Jetzt, da wir schon eine gewisse Unruhe in unser bewohntes OG gebracht haben - Treppeneinhausung niedergerissen, Rohr abgesägt, Elektroinstallation zerfleddert, Loch im Mauerwerk - könnten wir eigentlich auch gleich noch den alten Fliesenspiegel abmeißeln. Es liegt ja ohnehin schon soviel Dreck...

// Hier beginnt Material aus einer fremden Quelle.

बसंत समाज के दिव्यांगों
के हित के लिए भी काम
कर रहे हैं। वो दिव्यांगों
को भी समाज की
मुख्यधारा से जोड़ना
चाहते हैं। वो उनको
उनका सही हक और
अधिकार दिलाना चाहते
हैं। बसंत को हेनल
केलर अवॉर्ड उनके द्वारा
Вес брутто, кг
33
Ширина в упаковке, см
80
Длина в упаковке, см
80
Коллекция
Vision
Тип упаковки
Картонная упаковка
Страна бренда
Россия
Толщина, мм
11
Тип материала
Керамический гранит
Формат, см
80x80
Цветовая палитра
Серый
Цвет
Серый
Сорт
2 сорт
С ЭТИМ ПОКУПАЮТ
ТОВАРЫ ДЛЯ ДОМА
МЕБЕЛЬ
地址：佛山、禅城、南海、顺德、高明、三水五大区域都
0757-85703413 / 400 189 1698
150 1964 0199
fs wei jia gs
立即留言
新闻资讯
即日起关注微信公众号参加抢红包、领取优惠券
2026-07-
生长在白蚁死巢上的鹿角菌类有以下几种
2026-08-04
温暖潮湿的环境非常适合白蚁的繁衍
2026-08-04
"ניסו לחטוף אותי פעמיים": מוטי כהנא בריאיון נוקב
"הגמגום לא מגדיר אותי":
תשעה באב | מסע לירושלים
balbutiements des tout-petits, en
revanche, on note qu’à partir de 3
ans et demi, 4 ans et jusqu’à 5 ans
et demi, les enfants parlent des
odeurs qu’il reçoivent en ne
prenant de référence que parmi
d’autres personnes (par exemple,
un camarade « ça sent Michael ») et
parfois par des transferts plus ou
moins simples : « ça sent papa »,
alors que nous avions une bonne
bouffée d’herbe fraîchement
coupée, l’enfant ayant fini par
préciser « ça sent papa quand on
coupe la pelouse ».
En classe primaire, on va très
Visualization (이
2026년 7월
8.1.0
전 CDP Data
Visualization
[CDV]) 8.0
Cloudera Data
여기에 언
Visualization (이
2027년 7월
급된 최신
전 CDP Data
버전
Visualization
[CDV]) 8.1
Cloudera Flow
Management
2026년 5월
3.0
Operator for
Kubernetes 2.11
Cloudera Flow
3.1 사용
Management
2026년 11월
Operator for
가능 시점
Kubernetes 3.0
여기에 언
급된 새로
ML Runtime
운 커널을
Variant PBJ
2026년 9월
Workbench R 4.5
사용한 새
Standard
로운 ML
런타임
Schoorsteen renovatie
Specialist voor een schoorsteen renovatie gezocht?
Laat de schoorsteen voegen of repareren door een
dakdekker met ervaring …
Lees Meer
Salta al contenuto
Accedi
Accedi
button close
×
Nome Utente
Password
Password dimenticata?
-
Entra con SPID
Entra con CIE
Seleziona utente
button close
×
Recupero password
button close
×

Ich brauche übrigens im Schnitt immer etwa eine ganze Stunde, um die Baustelle wieder in einen bewohnbaren Zustand zu versetzen - egal welche Farbe der Staub hat. Und die Staubschicht überdeckt normalerweise alles. Allein das Treppenhaus haben wir schon mindestens dreimal einer Grundreinigung unterziehen müssen: Mal war alles in in gips-weiß bis spachtel-grün nach den Rigipsarbeiten, mal in holz-braun bis kamin-schwarz nach dem Niederreißen des Treppenhauses und zuletzt alles in mörtel-grau bis backstein-rot nach dem Aufreißen der Wand. Leider gibt es davon keine Fotos - ich war mir im Vorfeld nicht des unglaublichen Farbenspektrums bewusst, dass sich mit Baustellendreck erzielen lässt.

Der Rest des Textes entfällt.